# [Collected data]
——
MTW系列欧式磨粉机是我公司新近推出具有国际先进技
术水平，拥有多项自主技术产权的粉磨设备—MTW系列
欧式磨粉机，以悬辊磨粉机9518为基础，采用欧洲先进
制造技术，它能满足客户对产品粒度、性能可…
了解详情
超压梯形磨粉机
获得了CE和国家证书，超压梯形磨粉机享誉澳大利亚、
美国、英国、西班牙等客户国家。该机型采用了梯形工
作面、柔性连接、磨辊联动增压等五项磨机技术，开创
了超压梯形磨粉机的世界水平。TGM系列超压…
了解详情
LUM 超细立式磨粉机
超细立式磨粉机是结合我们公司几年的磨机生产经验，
——
# [PROBLEM]
Reproduce all the records precisely.

# [SOLUTION FOR THIS EXERCISE]
MTW系列欧式磨粉机是我公司新近推出具有国际先进技
术水平，拥有多项自主技术产权的粉磨设备—MTW系列
欧式磨粉机，以悬辊磨粉机9518为基础，采用欧洲先进
制造技术，它能满足客户对产品粒度、性能可…
了解详情
超压梯形磨粉机
获得了CE和国家证书，超压梯形磨粉机享誉澳大利亚、
美国、英国、西班牙等客户国家。该机型采用了梯形工
作面、柔性连接、磨辊联动增压等五项磨机技术，开创
了超压梯形磨粉机的世界水平。TGM系列超压…
了解详情
LUM 超细立式磨粉机
超细立式磨粉机是结合我们公司几年的磨机生产经验，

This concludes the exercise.